Back to the Temporal Records (in Relational Databases)
I really don't like to leave things stewing in my mind for too long, so I've been trying to resolve some of the issues raised in my previous blog post. The primary issue resides in trying to model data generally.
Some tables in the database for Journey will have time values included: either zero or more single time values and zero or more pairs. Using a database as a repository of facts, the default assumption is that if a value is currently stored it is true now but no assertion is made as to whether that value was true in the past, will be true in the future, or is true over any interval of time other than this very instant.
The issue arises that we need to store historical data, so we can differentiate what is true and what was true. We also need to be able to enter data about what will be true in the future. The presence of temporal data makes the question of "when" clear for data that it is associated with, but muddies the water for any data that lacks the temporal quality.
One thing that we do keep is an audit of changes. The history of values for all fields is kept (including who made the change). This history may be truncated as space necessitates, but it is one way to track previous values. One application for this is user directed "undo". This is not related to atomic transactions, the database technology handles those. The issue with the audit table is it makes no distinction between two very different types of changes to a given record: correction of an error vs. updating facts.
The book I mentioned in my previous post, Temporal Data and the Relational Model (Date, 2003), covers temporal data as it relates to updating facts and keeping track of past and future facts. The assumption here too is that correction of error is as simple as updating the record. The relational model does not intrinsically handle the case to tracking all previous "incorrect" values, though it can certainly support a problem domain where that is needed. The approach for "true" data over time in the book is thorough.
There are several temporal properties about data that we care about for Journey, these have been somewhat revised since the last post:
- Current - The record represents a truth that is currently applicable. This condition is mutually exclusive with Past and Future. It is implied by Past Pending.
- Past Pending - The record represents a truth that is current and there is a known ending time.
- Past - The record represents something that was true at some point in the past, but is no longer true. Mutually exclusive with Current and Future.
- Future - The record represent something that will be true at some point in the future, but is not yet true. Mutually exclusive with Past and Current.
- Start Indefinite - The record has no start date.
- End Indefinite - The record has no end date.
- Ubiquitous - The record is always true.
To better answer the question of "how to differentiate between records with no temporal data and those with no start" I decided to redefine the use of "no temporal data" to be more in line with the default assumption in relational databases: currently true. More specifically, if no temporal data is associated with a record, is is assumed currently true recognizing that it could change at any time. In contrast, there is a specific case where data associated with both an start and end date can be considered ubiquitously true ,though it may change in the sense that it can of course be corrected.
The limitation of this method in expressing time is that it is not directly possible hold to both the tenant that Nulls should not be stored while also allowing the database to express that a record exists with while not being true at any particular time. This limitation is not a problem in Journey, and is generally possible to model indirectly in other ways.
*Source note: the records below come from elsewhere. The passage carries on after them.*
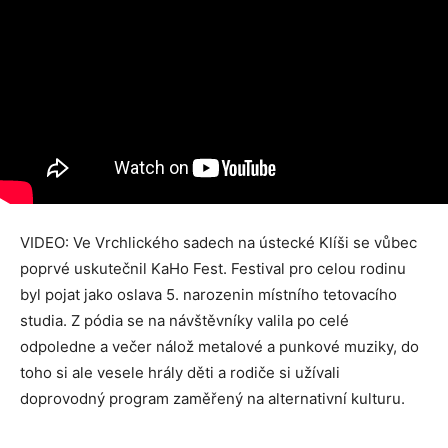
VIDEO: Ve Vrchlického sadech na ústecké Klíši se vůbec
poprvé uskutečnil KaHo Fest. Festival pro celou rodinu
byl pojat jako oslava 5. narozenin místního tetovacího
studia. Z pódia se na návštěvníky valila po celé
odpoledne a večer nálož metalové a punkové muziky, do
toho si ale vesele hrály děti a rodiče si užívali
doprovodný program zaměřený na alternativní kulturu.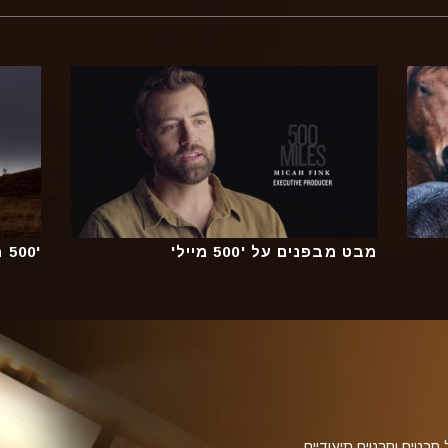
מבט מבפנים על '500 מייל'
'500 מייל' טיזר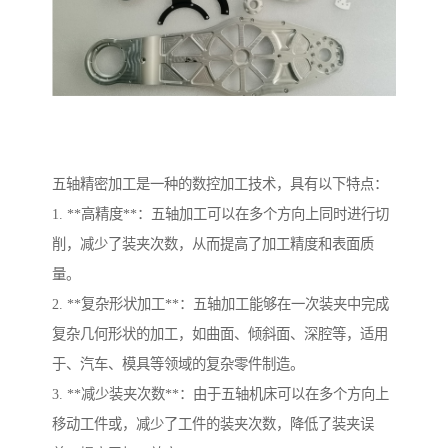
五轴精密加工是一种的数控加工技术，具有以下特点：
1. **高精度**：五轴加工可以在多个方向上同时进行切
削，减少了装夹次数，从而提高了加工精度和表面质
量。
2. **复杂形状加工**：五轴加工能够在一次装夹中完成
复杂几何形状的加工，如曲面、倾斜面、深腔等，适用
于、汽车、模具等领域的复杂零件制造。
3. **减少装夹次数**：由于五轴机床可以在多个方向上
移动工件或，减少了工件的装夹次数，降低了装夹误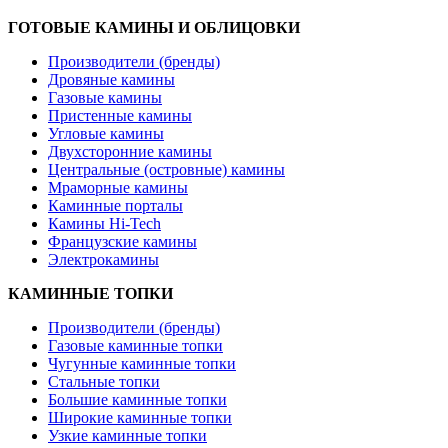
ГОТОВЫЕ КАМИНЫ И ОБЛИЦОВКИ
Производители (бренды)
Дровяные камины
Газовые камины
Пристенные камины
Угловые камины
Двухсторонние камины
Центральные (островные) камины
Мраморные камины
Каминные порталы
Камины Hi-Tech
Французские камины
Электрокамины
КАМИННЫЕ ТОПКИ
Производители (бренды)
Газовые каминные топки
Чугунные каминные топки
Стальные топки
Большие каминные топки
Широкие каминные топки
Узкие каминные топки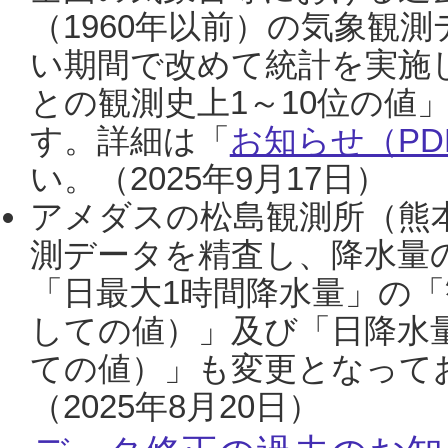
（1960年以前）の気象観
い期間で改めて統計を実施
との観測史上1～10位の値
す。詳細は「
お知らせ（PDF
い。（2025年9月17日）
アメダスの松島観測所（熊本
測データを精査し、降水量
「日最大1時間降水量」の「
しての値）」及び「日降水
ての値）」も変更となって
（2025年8月20日）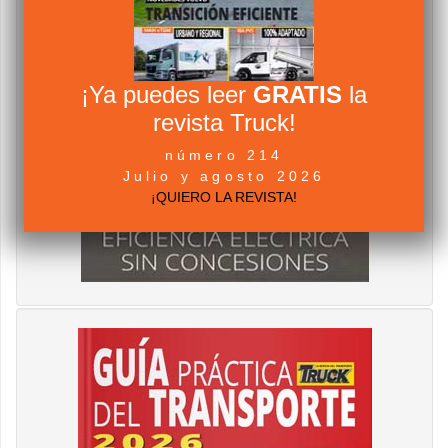
¡Ya puedes leer
GRATIS
la
revista Truck!
número 214
Julio y agosto 2026
¡QUIERO LA REVISTA!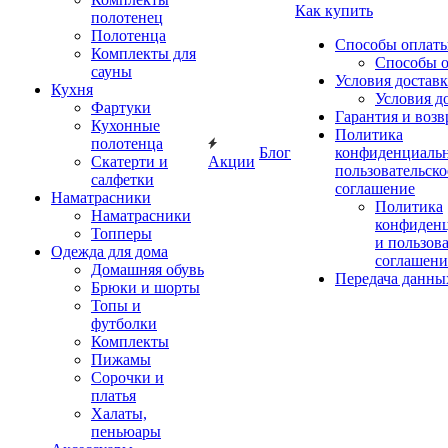
Как купить
полотенец
Полотенца
Способы оплат
Комплекты для
Способы 
сауны
Условия достав
Кухня
Условия д
Фартуки
Гарантия и возв
Кухонные
Политика
полотенца
Блог
конфиденциальн
Скатерти и
Акции
пользовательско
салфетки
соглашение
Наматрасники
Политика
Наматрасники
конфиден
Топперы
и пользов
Одежда для дома
соглашени
Домашняя обувь
Передача данны
Брюки и шорты
Топы и
футболки
Комплекты
Пижамы
Сорочки и
платья
Халаты,
пеньюары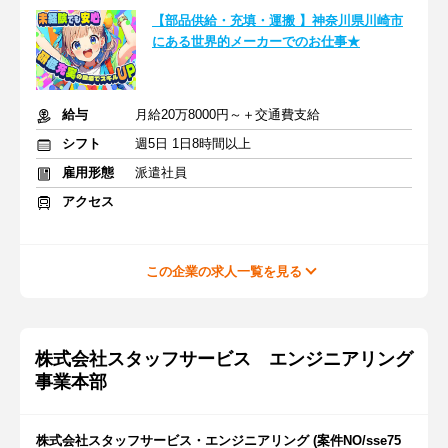
【部品供給・充填・運搬 】神奈川県川崎市
にある世界的メーカーでのお仕事★
給与
月給20万8000円～＋交通費支給
シフト
週5日 1日8時間以上
雇用形態
派遣社員
アクセス
この企業の求人一覧を見る
株式会社スタッフサービス エンジニアリング
事業本部
株式会社スタッフサービス・エンジニアリング (案件NO/sse75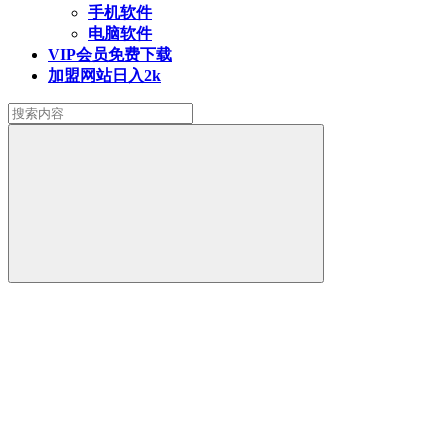
手机软件
电脑软件
VIP会员
免费下载
加盟网站
日入2k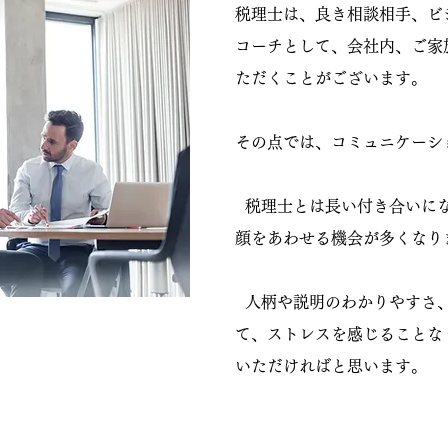
税理士は、良き相談相手、ビ
コーチとして、会社内、ご家
ただくことがございます。
その点では、コミュニケーシ
税理士とは長い付き合いにな
顔をあわせる機会が多くなり
人柄や説明のわかりやすさ、
て、ストレスを感じることな
いただければと思います。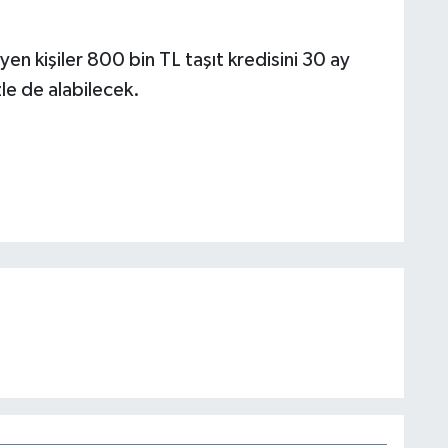
n kişiler 800 bin TL taşıt kredisini 30 ay
zle de alabilecek.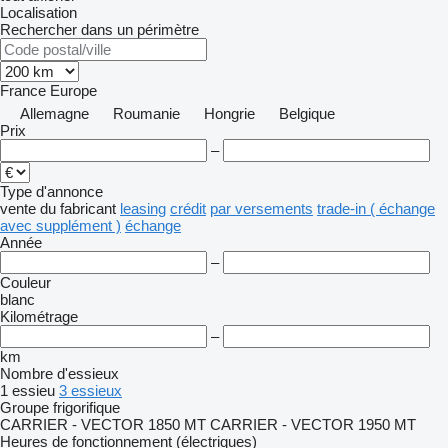
Localisation
Rechercher dans un périmètre
France
Europe
Allemagne
Roumanie
Hongrie
Belgique
Prix
–
Type d'annonce
vente
du fabricant
leasing
crédit
par versements
trade-in ( échange
avec supplément )
échange
Année
–
Couleur
blanc
Kilométrage
–
km
Nombre d'essieux
1 essieu
3 essieux
Groupe frigorifique
CARRIER - VECTOR 1850 MT
CARRIER - VECTOR 1950 MT
Heures de fonctionnement (électriques)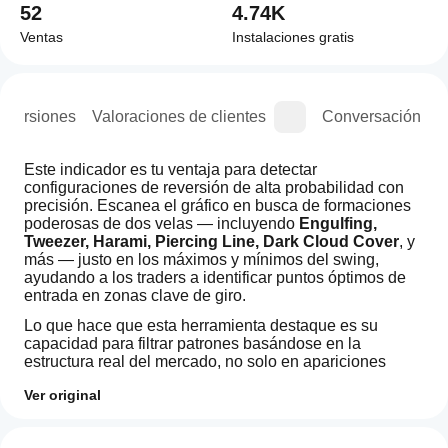
52
4.74K
Ventas
Instalaciones gratis
e versiones
Valoraciones de clientes
Conversación
Este indicador es tu ventaja para detectar 
configuraciones de reversión de alta probabilidad con 
precisión. Escanea el gráfico en busca de formaciones 
poderosas de dos velas — incluyendo 
Engulfing, 
Tweezer, Harami, Piercing Line, Dark Cloud Cover
, y 
más — justo en los máximos y mínimos del swing, 
ayudando a los traders a identificar puntos óptimos de 
entrada en zonas clave de giro.
Lo que hace que esta herramienta destaque es su 
capacidad para filtrar patrones basándose en la 
estructura real del mercado, no solo en apariciones 
aleatorias. Detecta inteligentemente si un patrón ocurre 
Ver original
cerca de un pico o valle, aumentando la fiabilidad de 
cada señal. También tienes control total: elige tu marco 
¿Cómo
Resumen de IA
temporal deseado, ajusta la sensibilidad del rango del 
puedo
Valoraciones: 4
The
The truth tables above include options for Null (n) in both the start and end time value. This does not indicate a stored Null, but rather the absence of a column for that purpose. Null is treated differently than "Unknown" (u) in that Unknown specifically means "always" in the past or future, i.e. until the beginning of time for start fields and until the end of time for end fields.
Unillustrated in the first post, the table on the right shows values returned when comparing two times. Null (n), Unknown (u), Past (p), Current (c), Future (f).
The chart below illustrates the results comparing a single point in time (presumably the current time) to a range. The results column "u" in the chart below is "Ubiquitous", not "Unknown".

The semantics have changed slightly. Start Indefinite (previously Past Indefinite), and End Indefinite (previously Future Indefinite) always indicate a null or unknown value in their respective columns. Like Past Pending, Ubiquitous is a special case of Current.
The implication of this design is that not specifying a start date results in storing the fact as having always been true at least to the present, similarly not specifying an end date implies that it will continue to be true in perpetuity. If a record is to be limited in time either the start or end date, if not both, must be set when the record is created to avoid creating misinformation. This can be best avoided by not allowing a default value when the intention is to be restrictive temporally. Conversely, using the default value for both start and end date results in a record that is explicitly current and semantically identical to a record from a table that keeps no temporal data.
This helps clarify some of the issues that were left hanging from my last post. I feel a lot more comfortable with this redefinition of the application of time (or lack there of) to database relations.